_ASSIGNMENT_
Would you write out all the records again, exactly?

_SUPPLIED DATA_
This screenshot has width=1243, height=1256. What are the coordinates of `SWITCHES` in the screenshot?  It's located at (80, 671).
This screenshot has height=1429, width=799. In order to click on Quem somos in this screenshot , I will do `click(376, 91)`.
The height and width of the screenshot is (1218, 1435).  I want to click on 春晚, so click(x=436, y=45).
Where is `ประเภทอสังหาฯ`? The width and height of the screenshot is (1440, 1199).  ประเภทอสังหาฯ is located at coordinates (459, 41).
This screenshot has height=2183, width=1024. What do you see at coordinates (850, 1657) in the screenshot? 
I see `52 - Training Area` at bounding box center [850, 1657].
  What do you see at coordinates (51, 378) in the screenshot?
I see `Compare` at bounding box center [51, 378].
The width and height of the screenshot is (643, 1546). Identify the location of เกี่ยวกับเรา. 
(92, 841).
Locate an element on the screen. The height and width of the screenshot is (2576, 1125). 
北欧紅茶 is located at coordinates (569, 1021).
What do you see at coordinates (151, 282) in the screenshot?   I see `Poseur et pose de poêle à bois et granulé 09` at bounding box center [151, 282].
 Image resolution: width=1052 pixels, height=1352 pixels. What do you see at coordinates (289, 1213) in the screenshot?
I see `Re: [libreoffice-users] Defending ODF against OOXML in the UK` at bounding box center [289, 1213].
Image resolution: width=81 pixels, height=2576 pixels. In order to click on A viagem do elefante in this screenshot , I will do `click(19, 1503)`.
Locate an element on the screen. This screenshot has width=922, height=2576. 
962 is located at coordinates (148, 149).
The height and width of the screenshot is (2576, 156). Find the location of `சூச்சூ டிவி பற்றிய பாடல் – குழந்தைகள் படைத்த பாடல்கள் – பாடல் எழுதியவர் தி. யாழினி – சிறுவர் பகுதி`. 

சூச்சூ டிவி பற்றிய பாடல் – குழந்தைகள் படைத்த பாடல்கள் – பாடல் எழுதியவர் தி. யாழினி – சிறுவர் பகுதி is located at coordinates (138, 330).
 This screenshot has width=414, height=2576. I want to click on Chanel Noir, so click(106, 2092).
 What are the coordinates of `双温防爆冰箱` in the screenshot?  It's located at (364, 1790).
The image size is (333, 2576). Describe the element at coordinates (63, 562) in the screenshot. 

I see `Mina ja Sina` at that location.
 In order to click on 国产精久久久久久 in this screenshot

_WRITTEN SOLUTION_
This screenshot has width=1243, height=1256. What are the coordinates of `SWITCHES` in the screenshot?  It's located at (80, 671).
This screenshot has height=1429, width=799. In order to click on Quem somos in this screenshot , I will do `click(376, 91)`.
The height and width of the screenshot is (1218, 1435).  I want to click on 春晚, so click(x=436, y=45).
Where is `ประเภทอสังหาฯ`? The width and height of the screenshot is (1440, 1199).  ประเภทอสังหาฯ is located at coordinates (459, 41).
This screenshot has height=2183, width=1024. What do you see at coordinates (850, 1657) in the screenshot? 
I see `52 - Training Area` at bounding box center [850, 1657].
  What do you see at coordinates (51, 378) in the screenshot?
I see `Compare` at bounding box center [51, 378].
The width and height of the screenshot is (643, 1546). Identify the location of เกี่ยวกับเรา. 
(92, 841).
Locate an element on the screen. The height and width of the screenshot is (2576, 1125). 
北欧紅茶 is located at coordinates (569, 1021).
What do you see at coordinates (151, 282) in the screenshot?   I see `Poseur et pose de poêle à bois et granulé 09` at bounding box center [151, 282].
 Image resolution: width=1052 pixels, height=1352 pixels. What do you see at coordinates (289, 1213) in the screenshot?
I see `Re: [libreoffice-users] Defending ODF against OOXML in the UK` at bounding box center [289, 1213].
Image resolution: width=81 pixels, height=2576 pixels. In order to click on A viagem do elefante in this screenshot , I will do `click(19, 1503)`.
Locate an element on the screen. This screenshot has width=922, height=2576. 
962 is located at coordinates (148, 149).
The height and width of the screenshot is (2576, 156). Find the location of `சூச்சூ டிவி பற்றிய பாடல் – குழந்தைகள் படைத்த பாடல்கள் – பாடல் எழுதியவர் தி. யாழினி – சிறுவர் பகுதி`. 

சூச்சூ டிவி பற்றிய பாடல் – குழந்தைகள் படைத்த பாடல்கள் – பாடல் எழுதியவர் தி. யாழினி – சிறுவர் பகுதி is located at coordinates (138, 330).
 This screenshot has width=414, height=2576. I want to click on Chanel Noir, so click(106, 2092).
 What are the coordinates of `双温防爆冰箱` in the screenshot?  It's located at (364, 1790).
The image size is (333, 2576). Describe the element at coordinates (63, 562) in the screenshot. 

I see `Mina ja Sina` at that location.
 In order to click on 国产精久久久久久 in this screenshot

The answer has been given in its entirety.